Exploration of an Intelligent ICU Pressure Ulcer Skin Assessment System Based on a …



Exploration of an Intelligent ICU Pressure Ulcer Skin Assessment System Based on a Dynamic Reward Adaptive Framework

Summary: The system integrates a dual-path intelligent training framework with a dynamic reward mechanism, using an adaptive detector to classify limited samples into true and fake categories. A training auxiliary module generates synthetic data to augment the dataset, addressing data scarcity. Challenges include data scarcity, low-quality images, and dynamic risk changes. Results show 89.7% accuracy on CP-LFW dataset, outperforming SenseTime (76.2%) and MIT EmoPainNet (82.1%).
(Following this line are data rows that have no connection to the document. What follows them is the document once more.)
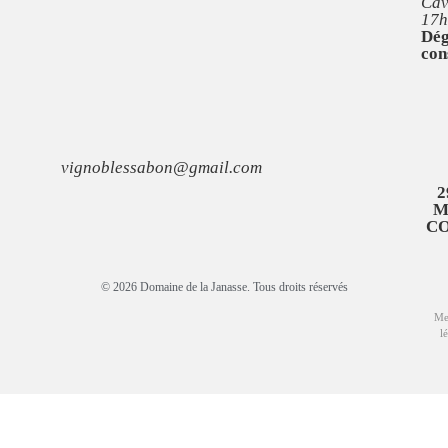
Cav
17h
Dég
con
vignoblessabon@gmail.com
2
M
C
© 2026 Domaine de la Janasse. Tous droits réservés
Me
l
Enables accurate analysis of limited skin lesion images, supports real-time risk prediction, and facilitates personalized nursing decisions, improving care efficiency and outcomes in ICU settings.

Key Highlights:

  • Framework: Dual-path training, dynamic rewards, synthetic data gen.
  • Challenges: Scarce high-quality images, low-res, dynamic risks.
  • Results: 89.7% accuracy (CP-LFW); beats SenseTime (76.2%), EmoPainNet (82.1%).
  • Implications: Real-time ICU assessment, personalized care.
  • Authors: Han J, Lei Y, Qiu Q.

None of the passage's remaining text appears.